Provided records START

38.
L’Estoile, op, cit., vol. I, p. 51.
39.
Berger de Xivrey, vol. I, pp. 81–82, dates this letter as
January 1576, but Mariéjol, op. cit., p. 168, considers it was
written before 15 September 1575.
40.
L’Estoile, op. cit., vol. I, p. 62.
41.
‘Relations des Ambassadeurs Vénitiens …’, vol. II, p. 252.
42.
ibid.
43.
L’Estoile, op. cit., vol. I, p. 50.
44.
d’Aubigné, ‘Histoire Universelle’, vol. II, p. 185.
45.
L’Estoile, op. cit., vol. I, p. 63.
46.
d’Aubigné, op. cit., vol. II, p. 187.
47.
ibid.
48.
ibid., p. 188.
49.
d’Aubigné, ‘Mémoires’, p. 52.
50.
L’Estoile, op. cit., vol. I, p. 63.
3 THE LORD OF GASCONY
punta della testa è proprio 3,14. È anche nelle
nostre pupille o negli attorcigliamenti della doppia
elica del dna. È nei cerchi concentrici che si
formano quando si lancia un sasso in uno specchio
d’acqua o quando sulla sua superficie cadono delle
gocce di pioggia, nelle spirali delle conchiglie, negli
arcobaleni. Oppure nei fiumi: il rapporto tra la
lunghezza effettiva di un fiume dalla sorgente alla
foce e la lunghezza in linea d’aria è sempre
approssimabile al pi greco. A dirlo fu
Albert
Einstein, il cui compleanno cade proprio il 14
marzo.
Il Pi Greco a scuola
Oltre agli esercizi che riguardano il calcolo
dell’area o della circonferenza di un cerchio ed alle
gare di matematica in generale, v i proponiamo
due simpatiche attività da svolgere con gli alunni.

Provided records END
Provided records START

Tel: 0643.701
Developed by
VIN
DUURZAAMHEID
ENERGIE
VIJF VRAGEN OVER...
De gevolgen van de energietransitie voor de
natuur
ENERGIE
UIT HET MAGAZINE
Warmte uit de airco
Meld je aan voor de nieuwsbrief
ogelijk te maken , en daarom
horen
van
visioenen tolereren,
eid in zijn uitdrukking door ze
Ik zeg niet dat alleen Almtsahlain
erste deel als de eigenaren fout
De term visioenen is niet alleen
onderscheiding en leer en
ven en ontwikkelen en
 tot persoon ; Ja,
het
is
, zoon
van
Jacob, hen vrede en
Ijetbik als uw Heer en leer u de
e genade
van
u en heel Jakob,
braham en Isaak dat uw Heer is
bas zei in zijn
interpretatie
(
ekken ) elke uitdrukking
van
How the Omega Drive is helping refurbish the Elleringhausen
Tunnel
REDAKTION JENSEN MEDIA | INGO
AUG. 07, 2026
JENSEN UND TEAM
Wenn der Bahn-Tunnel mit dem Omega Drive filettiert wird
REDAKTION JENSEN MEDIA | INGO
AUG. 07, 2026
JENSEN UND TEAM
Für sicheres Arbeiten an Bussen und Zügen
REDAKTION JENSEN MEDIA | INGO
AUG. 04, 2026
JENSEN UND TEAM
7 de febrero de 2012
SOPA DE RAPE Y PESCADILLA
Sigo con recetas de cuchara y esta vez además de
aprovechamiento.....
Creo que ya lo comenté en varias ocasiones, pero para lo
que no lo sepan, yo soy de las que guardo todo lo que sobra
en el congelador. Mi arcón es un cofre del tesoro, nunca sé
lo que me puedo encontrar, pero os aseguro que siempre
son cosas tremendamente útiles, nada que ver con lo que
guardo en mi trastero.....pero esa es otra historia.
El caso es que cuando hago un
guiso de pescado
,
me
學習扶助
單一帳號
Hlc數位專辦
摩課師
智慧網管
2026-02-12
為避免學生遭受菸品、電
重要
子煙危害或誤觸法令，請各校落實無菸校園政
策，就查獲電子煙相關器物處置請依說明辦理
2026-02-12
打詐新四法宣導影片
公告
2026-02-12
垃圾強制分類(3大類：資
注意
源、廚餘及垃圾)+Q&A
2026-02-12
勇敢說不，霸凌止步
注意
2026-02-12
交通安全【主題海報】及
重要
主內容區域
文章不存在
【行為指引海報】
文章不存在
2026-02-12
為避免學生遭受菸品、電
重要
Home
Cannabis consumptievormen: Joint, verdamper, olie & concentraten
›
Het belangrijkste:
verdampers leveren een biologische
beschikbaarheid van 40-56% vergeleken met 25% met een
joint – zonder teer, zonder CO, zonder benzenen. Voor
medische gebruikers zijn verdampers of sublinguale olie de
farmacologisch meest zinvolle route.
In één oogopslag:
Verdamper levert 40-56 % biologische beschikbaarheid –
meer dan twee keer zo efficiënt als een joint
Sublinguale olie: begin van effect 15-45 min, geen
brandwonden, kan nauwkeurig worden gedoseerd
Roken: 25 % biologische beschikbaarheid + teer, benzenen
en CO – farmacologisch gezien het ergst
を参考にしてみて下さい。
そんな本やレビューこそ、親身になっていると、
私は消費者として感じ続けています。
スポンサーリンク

Provided records END
Provided records START

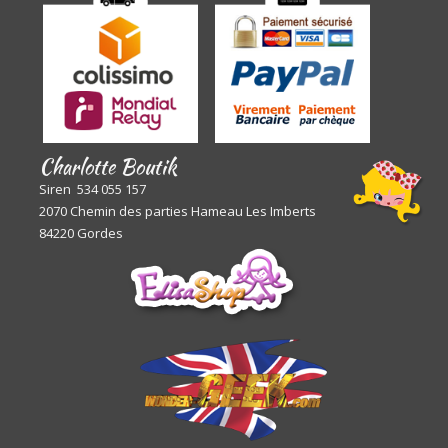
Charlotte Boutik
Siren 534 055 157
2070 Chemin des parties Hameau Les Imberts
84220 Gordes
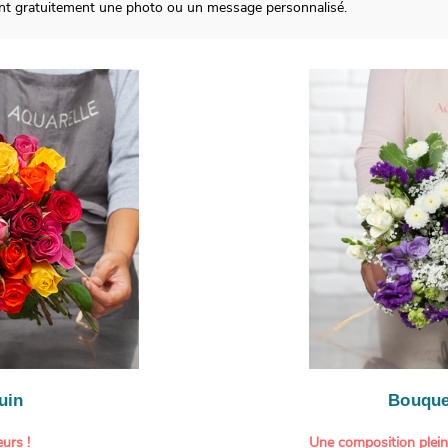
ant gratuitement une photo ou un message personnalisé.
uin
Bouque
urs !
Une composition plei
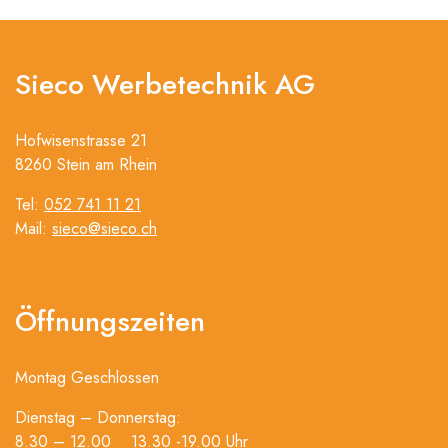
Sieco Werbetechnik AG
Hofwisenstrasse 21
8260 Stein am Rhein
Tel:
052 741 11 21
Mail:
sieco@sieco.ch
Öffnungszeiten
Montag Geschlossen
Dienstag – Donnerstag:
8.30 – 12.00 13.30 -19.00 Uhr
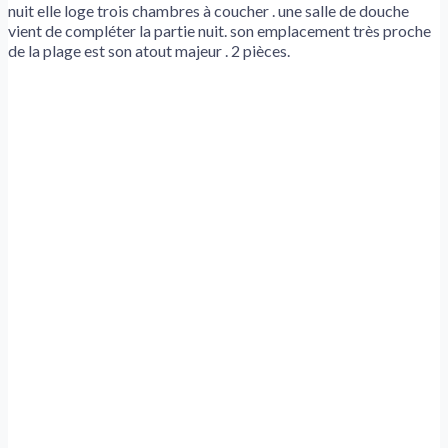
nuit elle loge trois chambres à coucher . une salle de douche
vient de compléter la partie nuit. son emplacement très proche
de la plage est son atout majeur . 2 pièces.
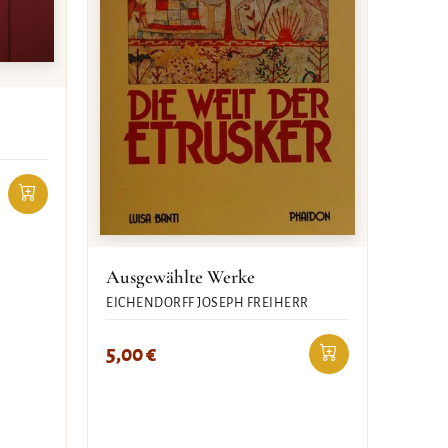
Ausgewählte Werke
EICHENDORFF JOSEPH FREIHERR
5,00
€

Provided records END

**What the exercise asks**
Of all the lines in the entries, count those with the string "uitdrukking", and report only that number.

**Reply**
2